General Mills Inc. is raising its earnings outlook for the year after newly acquired businesses helped lift its second-quarter profit by 22 percent.
The Minneapolis-based maker of Cheerios, Betty Crocker and Hamburger Helper said Wednesday that the addition of Yoplait Canada and Yoki Alimentos, a Brazilian food company, were among the biggest drivers for a sales increase in the quarter.
For the three months ended Nov. 25, the company earned $541.6 million, or 82 cents per share. That compares with $444.8 million, or 67 cents per share, a year earlier. Not including one-time items, the company said it earned 86 cents per share.
Total revenue rose 6 percent to $4.88 billion.
Analysts on average expected a profit of 79 cents per share on revenue of $4.88 billion, according to FactSet.
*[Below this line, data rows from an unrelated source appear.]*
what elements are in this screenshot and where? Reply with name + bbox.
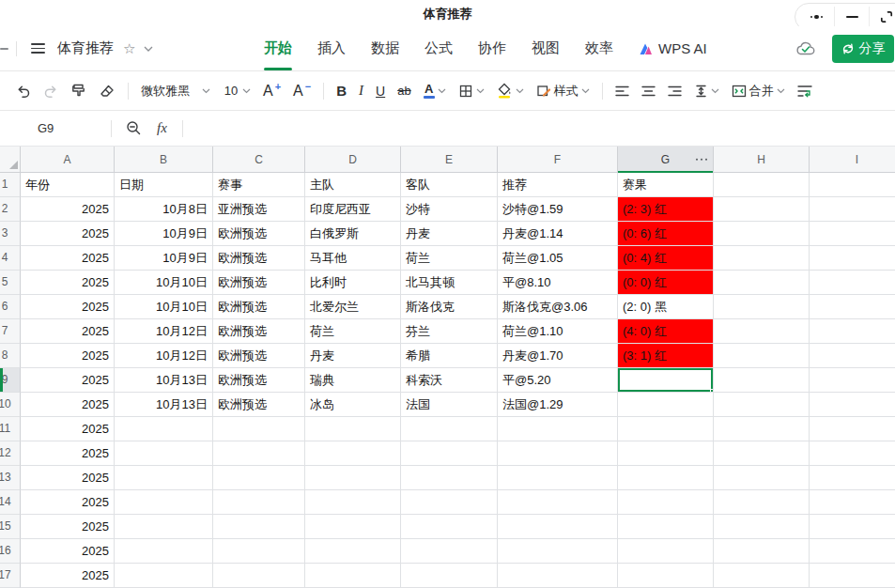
cell-G17[interactable] [618,564,714,588]
decrease-font-button[interactable]: A− [293,83,311,100]
cell-A6[interactable]: 2025 [21,295,115,319]
cell-F3[interactable]: 丹麦@1.14 [498,222,618,246]
column-header-H[interactable]: H [714,147,810,173]
cell-I4[interactable] [810,246,895,271]
cell-H11[interactable] [714,417,810,441]
cell-A3[interactable]: 2025 [21,222,115,246]
row-header-1[interactable]: 1 [0,173,21,197]
share-button[interactable]: 分享 [832,35,894,63]
cell-A5[interactable]: 2025 [21,271,115,295]
cell-B12[interactable] [115,441,213,466]
cell-A1[interactable]: 年份 [21,173,115,197]
back-icon[interactable] [0,48,8,50]
cell-style-button[interactable]: 样式 [536,83,590,100]
cell-F13[interactable] [498,466,618,490]
tab-formulas[interactable]: 公式 [424,26,453,70]
cell-A16[interactable]: 2025 [21,539,115,564]
cell-H13[interactable] [714,466,810,490]
cell-C10[interactable]: 欧洲预选 [213,393,305,417]
cell-C1[interactable]: 赛事 [213,173,305,197]
cell-E10[interactable]: 法国 [401,393,498,417]
cell-C15[interactable] [213,515,305,539]
cell-E7[interactable]: 芬兰 [401,319,498,344]
row-header-6[interactable]: 6 [0,295,21,319]
cell-G11[interactable] [618,417,714,441]
cell-I7[interactable] [810,319,895,344]
cell-H1[interactable] [714,173,810,197]
align-left-button[interactable] [615,85,629,97]
cell-B1[interactable]: 日期 [115,173,213,197]
cell-D6[interactable]: 北爱尔兰 [305,295,401,319]
cell-C8[interactable]: 欧洲预选 [213,344,305,368]
cell-C2[interactable]: 亚洲预选 [213,197,305,222]
cell-E15[interactable] [401,515,498,539]
tab-data[interactable]: 数据 [371,26,399,70]
cell-I9[interactable] [810,368,895,393]
cell-I12[interactable] [810,441,895,466]
more-button[interactable] [799,7,834,27]
cell-B4[interactable]: 10月9日 [115,246,213,271]
insert-function-icon[interactable]: fx [157,120,167,136]
doc-title-chevron-icon[interactable] [144,46,153,52]
cell-I14[interactable] [810,490,895,515]
tab-wps-ai[interactable]: WPS AI [639,26,707,70]
cell-E14[interactable] [401,490,498,515]
cell-I5[interactable] [810,271,895,295]
cell-I17[interactable] [810,564,895,588]
column-menu-icon[interactable] [696,158,708,161]
cell-F12[interactable] [498,441,618,466]
underline-button[interactable]: U [376,84,385,99]
cell-F6[interactable]: 斯洛伐克@3.06 [498,295,618,319]
cell-H10[interactable] [714,393,810,417]
column-header-F[interactable]: F [498,147,618,173]
cell-H17[interactable] [714,564,810,588]
row-header-5[interactable]: 5 [0,271,21,295]
cell-B11[interactable] [115,417,213,441]
cell-B5[interactable]: 10月10日 [115,271,213,295]
cell-B8[interactable]: 10月12日 [115,344,213,368]
cell-D11[interactable] [305,417,401,441]
cell-C3[interactable]: 欧洲预选 [213,222,305,246]
cell-G13[interactable] [618,466,714,490]
name-box[interactable]: G9 [0,121,111,135]
cell-D8[interactable]: 丹麦 [305,344,401,368]
cell-F10[interactable]: 法国@1.29 [498,393,618,417]
column-header-A[interactable]: A [21,147,115,173]
cell-B6[interactable]: 10月10日 [115,295,213,319]
column-header-G[interactable]: G [618,147,714,173]
cell-F2[interactable]: 沙特@1.59 [498,197,618,222]
cell-H5[interactable] [714,271,810,295]
cell-A8[interactable]: 2025 [21,344,115,368]
cell-G10[interactable] [618,393,714,417]
cell-F5[interactable]: 平@8.10 [498,271,618,295]
cell-H15[interactable] [714,515,810,539]
row-header-13[interactable]: 13 [0,466,21,490]
cell-D7[interactable]: 荷兰 [305,319,401,344]
cell-A13[interactable]: 2025 [21,466,115,490]
cell-D2[interactable]: 印度尼西亚 [305,197,401,222]
cell-I15[interactable] [810,515,895,539]
cell-B17[interactable] [115,564,213,588]
tab-view[interactable]: 视图 [532,26,560,70]
cell-H16[interactable] [714,539,810,564]
fill-handle[interactable] [710,389,714,393]
format-painter-button[interactable] [70,83,86,99]
borders-button[interactable] [458,84,485,99]
cell-C16[interactable] [213,539,305,564]
row-header-2[interactable]: 2 [0,197,21,222]
cell-G12[interactable] [618,441,714,466]
row-header-4[interactable]: 4 [0,246,21,271]
cell-D10[interactable]: 冰岛 [305,393,401,417]
cell-E6[interactable]: 斯洛伐克 [401,295,498,319]
cell-H9[interactable] [714,368,810,393]
cell-F1[interactable]: 推荐 [498,173,618,197]
italic-button[interactable]: I [359,83,363,99]
cell-G16[interactable] [618,539,714,564]
tab-insert[interactable]: 插入 [317,26,346,70]
cell-H6[interactable] [714,295,810,319]
tab-home[interactable]: 开始 [264,26,292,70]
cell-E11[interactable] [401,417,498,441]
cell-A14[interactable]: 2025 [21,490,115,515]
cell-C13[interactable] [213,466,305,490]
cell-D5[interactable]: 比利时 [305,271,401,295]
The company now expects to earn between $2.65 and $2.67 per share for the year, excluding one-time items. It previously forecast $2.65 per share. CEO Ken Powell noted that the company has a "promising slate of new products" for its core U.S. market, as well as strong advertising and in-store merchandising.
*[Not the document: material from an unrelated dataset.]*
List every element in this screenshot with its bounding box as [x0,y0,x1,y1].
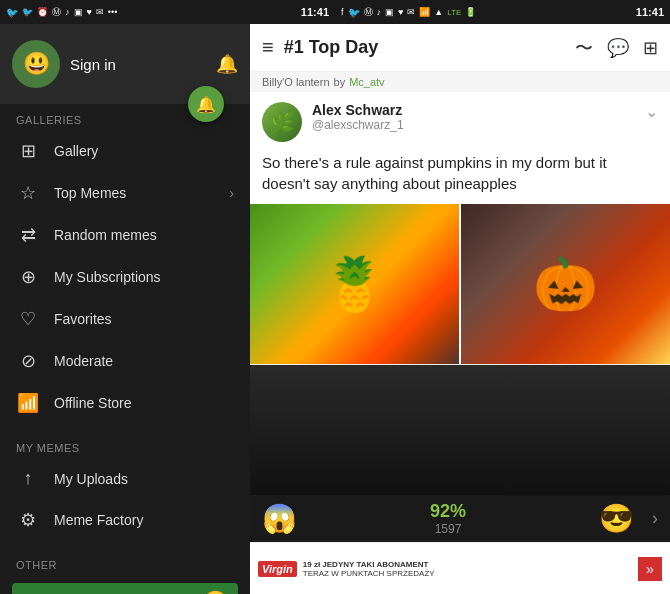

In the U.S. retail segment, General Mills said sales rose 2 percent as increases in its snack, Small Planet organic and natural foods and meals division offset declines in Yoplait, cereals and baking products. Its international division rose 19 percent, reflecting the addition of Yoki and Yoplait Canada.
The overall increase in revenue was driven by volume growth from new businesses, which offset price declines.
Shares of General Mills rose 75 cents to $42.52 in premarket trading.